Dal punto di vista artistico? "Fu un periodo estremamente produttivo, perfino in quei venti giorni conclusivi, con il ciclo dei campi di grano in formato orizzontale. Quadri celebri, a conferma che la pittura proseguì nel suo percorso, nonostante tutto".

Cosa l’ha incuriosita maggiormente della vicenda?
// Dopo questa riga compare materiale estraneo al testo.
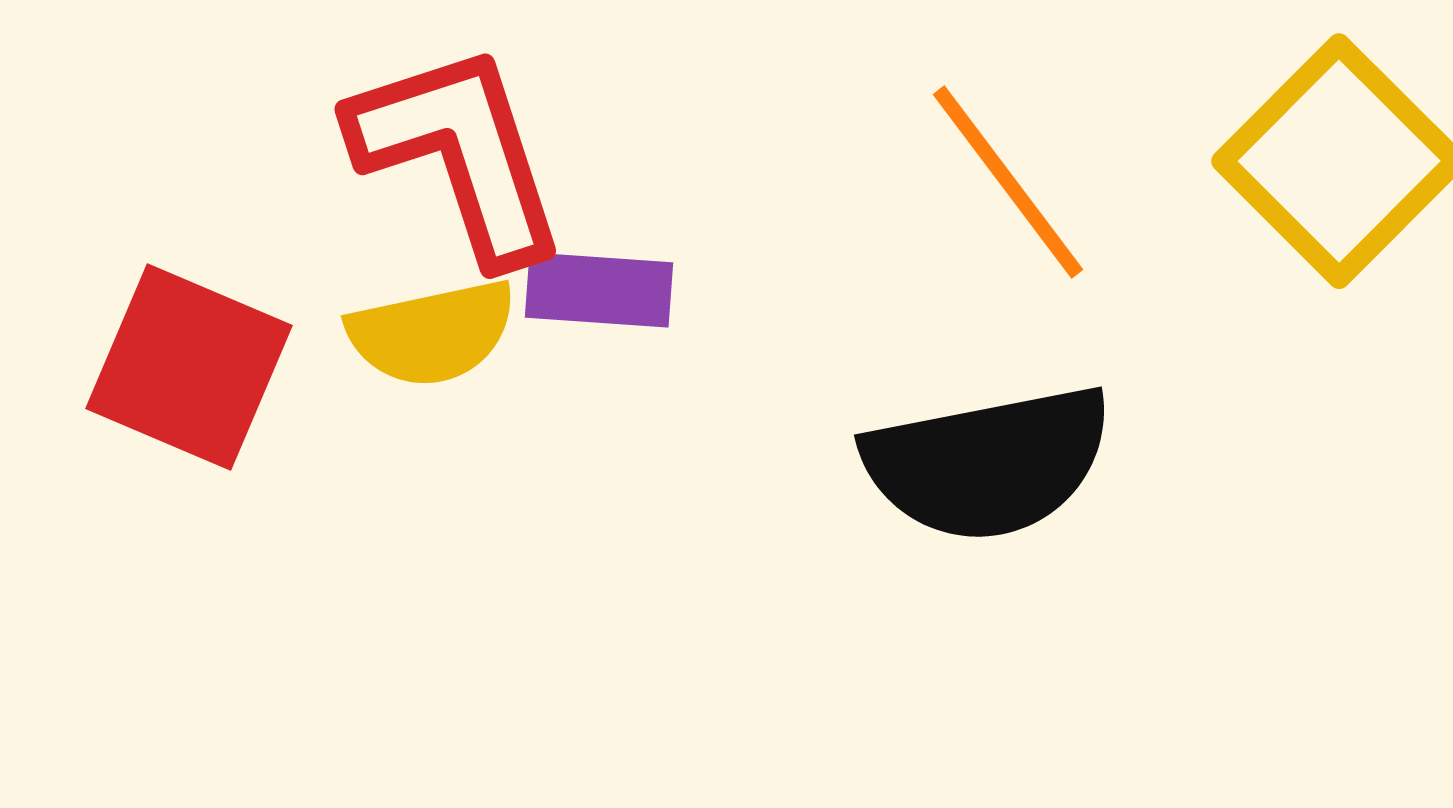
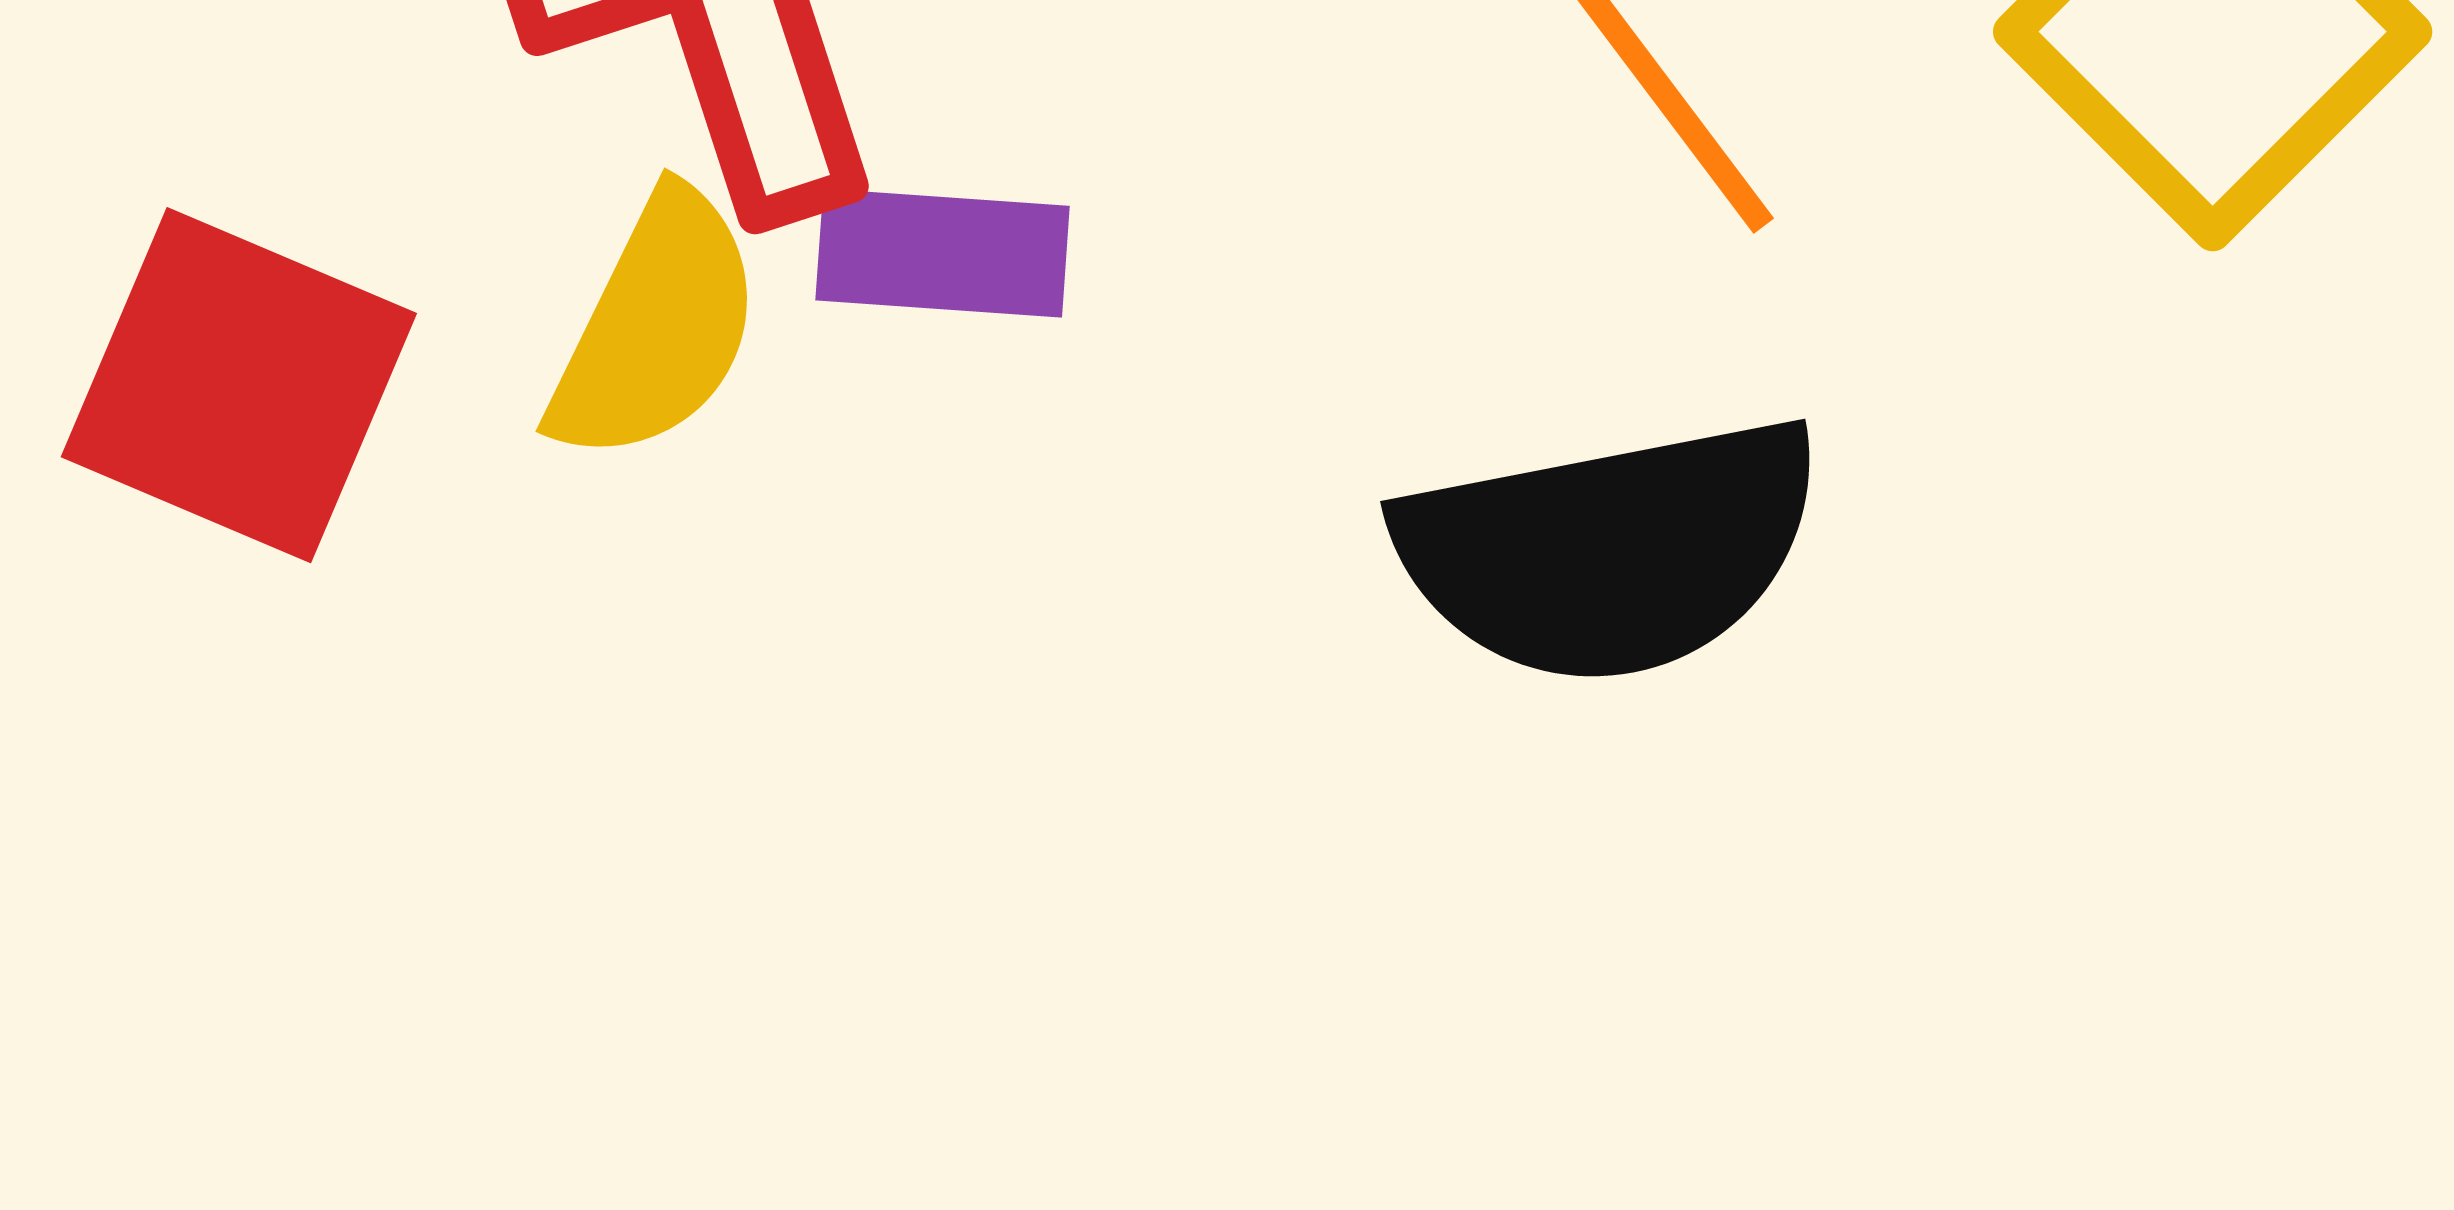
yellow semicircle: (432, 333) -> (656, 327), turned -52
"Van Gogh lo studio da 25 anni, curando mostre e portando in giro spettacoli. E per me la sua pittura è sempre al primo posto. Ma fin da ragazzo cerco di osservare l’arte legandola agli altri aspetti dell’esistenza, in dialogo con l’uomo. In questo senso Van Gogh è forse l’artista che più fa emergere la vita dentro l’opera. La sua pittura è vita, all’interno di un profilo complesso di uomo coltissimo e lettore onnivoro, in grado di parlare quattro lingue".

Come si trova a teatro?

"Il palcoscenico mi accompagna da vent’anni. A lungo è stato un modo di avvicinare il pubblico alle mostre attraverso spettacoli a tutto tondo, evitando la semplice conferenza. Nel 2018 però il manager di Battiato mi ha proposto di produrre lavori pensati appositamente per le stagioni teatrali e questo è il secondo risultato della collaborazione, segnata da una sensibilità che mi accompagna da sempre, quella di unire linguaggi e ambiti diversi".
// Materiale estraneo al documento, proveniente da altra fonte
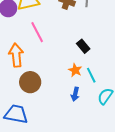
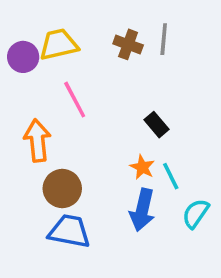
blue arrow: (75, 94) -> (142, 210), size x1.6
blue trapezoid: (16, 114) -> (69, 231), moved

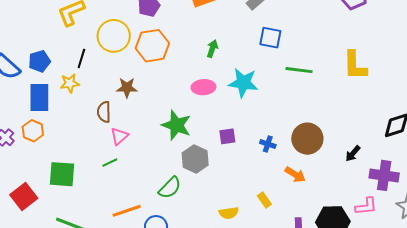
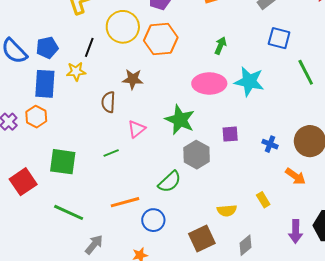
green line: (299, 70) -> (306, 72), turned 52
pink ellipse: (203, 87) -> (209, 83), size x1.4
pink triangle: (119, 136) -> (136, 129), moved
L’allestimento è imponente. "La parte visiva è di nuovo fondamentale, con tre schermi e una lunga passerella in cui mi muovo circondato dai video e dalle pitture. Una comunicazione suggestiva per raccontare appunto della vita ma anche della pittura, attivando tutti i sensi per arrivare a quella poesia che poi vorrei che gli spettatori si portassero a casa. Sempre consapevoli che il primo obiettivo rimane produrre conoscenza".